Work to be completed -> The result should be an exact copy of the entries that follow, with no pictures included.
*** Begin section ***
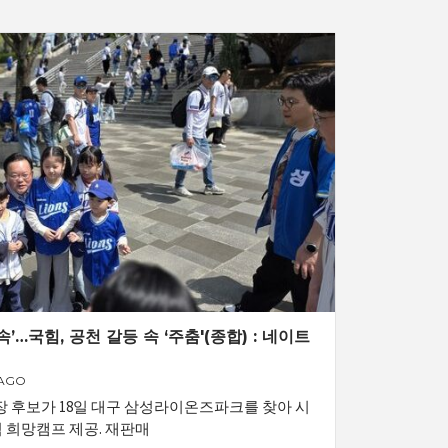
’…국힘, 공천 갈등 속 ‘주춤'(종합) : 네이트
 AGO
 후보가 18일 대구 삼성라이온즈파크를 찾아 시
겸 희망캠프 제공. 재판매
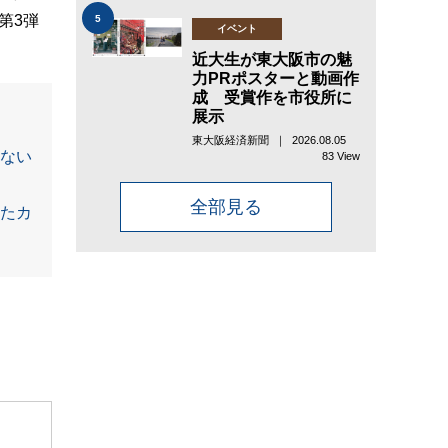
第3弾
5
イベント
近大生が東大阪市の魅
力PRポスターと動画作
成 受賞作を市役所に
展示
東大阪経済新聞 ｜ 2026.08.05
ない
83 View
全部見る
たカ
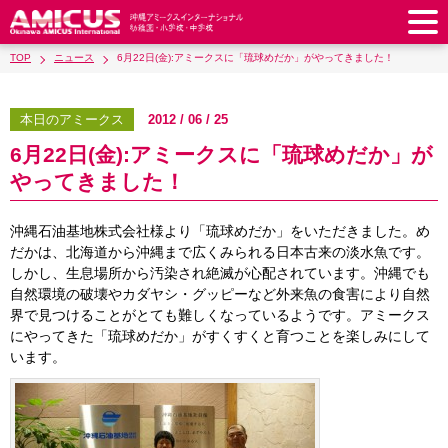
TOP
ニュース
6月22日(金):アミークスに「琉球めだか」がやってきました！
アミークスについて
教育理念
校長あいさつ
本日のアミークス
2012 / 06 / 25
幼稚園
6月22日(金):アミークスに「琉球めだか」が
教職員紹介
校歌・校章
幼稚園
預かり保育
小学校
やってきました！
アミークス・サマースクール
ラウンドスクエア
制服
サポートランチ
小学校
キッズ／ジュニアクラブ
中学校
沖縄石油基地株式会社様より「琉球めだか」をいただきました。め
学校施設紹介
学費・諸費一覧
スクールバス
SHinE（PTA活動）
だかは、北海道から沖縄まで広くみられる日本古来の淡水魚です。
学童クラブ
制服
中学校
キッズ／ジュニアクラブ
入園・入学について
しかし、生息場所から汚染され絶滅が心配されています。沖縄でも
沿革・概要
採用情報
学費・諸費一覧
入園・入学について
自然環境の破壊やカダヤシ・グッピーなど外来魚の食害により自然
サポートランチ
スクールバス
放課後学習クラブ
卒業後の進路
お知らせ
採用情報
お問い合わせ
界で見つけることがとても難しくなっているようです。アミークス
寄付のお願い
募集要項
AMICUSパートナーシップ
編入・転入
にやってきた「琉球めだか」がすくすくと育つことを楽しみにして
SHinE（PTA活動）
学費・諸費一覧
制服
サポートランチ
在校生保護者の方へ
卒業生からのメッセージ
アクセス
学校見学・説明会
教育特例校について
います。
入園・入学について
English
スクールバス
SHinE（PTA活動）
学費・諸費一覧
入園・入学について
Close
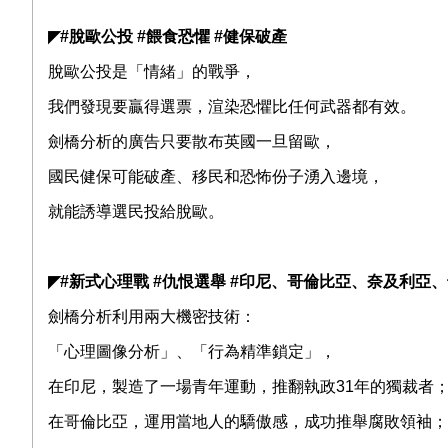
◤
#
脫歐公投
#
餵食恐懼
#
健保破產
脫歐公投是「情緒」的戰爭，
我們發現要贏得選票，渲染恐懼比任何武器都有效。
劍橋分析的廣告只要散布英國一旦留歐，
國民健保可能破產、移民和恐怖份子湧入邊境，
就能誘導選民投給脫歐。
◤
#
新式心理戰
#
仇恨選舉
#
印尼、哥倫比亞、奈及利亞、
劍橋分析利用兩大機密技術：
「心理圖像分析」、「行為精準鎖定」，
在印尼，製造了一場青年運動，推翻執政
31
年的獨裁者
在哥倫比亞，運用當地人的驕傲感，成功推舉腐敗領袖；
*** End section ***
Response area ->
’…국힘, 공천 갈등 속 ‘주춤'(종합) : 네이트
 AGO
 후보가 18일 대구 삼성라이온즈파크를 찾아 시
겸 희망캠프 제공. 재판매
第3弾
5
イベント
近大生が東大阪市の魅
力PRポスターと動画作
成 受賞作を市役所に
展示
東大阪経済新聞 ｜ 2026.08.05
ない
83 View
全部見る
たカ
TOP
ニュース
6月22日(金):アミークスに「琉球めだか」がやってきました！
アミークスについて
教育理念
校長あいさつ
本日のアミークス
2012 / 06 / 25
幼稚園
6月22日(金):アミークスに「琉球めだか」が
教職員紹介
校歌・校章
幼稚園
預かり保育
小学校
やってきました！
アミークス・サマースクール
ラウンドスクエア
制服
サポートランチ
小学校
キッズ／ジュニアクラブ
中学校
沖縄石油基地株式会社様より「琉球めだか」をいただきました。め
学校施設紹介
学費・諸費一覧
スクールバス
SHinE（PTA活動）
だかは、北海道から沖縄まで広くみられる日本古来の淡水魚です。
学童クラブ
制服
中学校
キッズ／ジュニアクラブ
入園・入学について
しかし、生息場所から汚染され絶滅が心配されています。沖縄でも
沿革・概要
採用情報
学費・諸費一覧
入園・入学について
自然環境の破壊やカダヤシ・グッピーなど外来魚の食害により自然
サポートランチ
スクールバス
放課後学習クラブ
卒業後の進路
お知らせ
採用情報
お問い合わせ
界で見つけることがとても難しくなっているようです。アミークス
寄付のお願い
募集要項
AMICUSパートナーシップ
編入・転入
にやってきた「琉球めだか」がすくすくと育つことを楽しみにして
SHinE（PTA活動）
学費・諸費一覧
制服
サポートランチ
在校生保護者の方へ
卒業生からのメッセージ
アクセス
学校見学・説明会
教育特例校について
います。
入園・入学について
English
スクールバス
SHinE（PTA活動）
学費・諸費一覧
入園・入学について
Close
◤
#
脫歐公投
#
餵食恐懼
#
健保破產
脫歐公投是「情緒」的戰爭，
我們發現要贏得選票，渲染恐懼比任何武器都有效。
劍橋分析的廣告只要散布英國一旦留歐，
國民健保可能破產、移民和恐怖份子湧入邊境，
就能誘導選民投給脫歐。
◤
#
新式心理戰
#
仇恨選舉
#
印尼、哥倫比亞、奈及利亞、
劍橋分析利用兩大機密技術：
「心理圖像分析」、「行為精準鎖定」，
在印尼，製造了一場青年運動，推翻執政
31
年的獨裁者
在哥倫比亞，運用當地人的驕傲感，成功推舉腐敗領袖；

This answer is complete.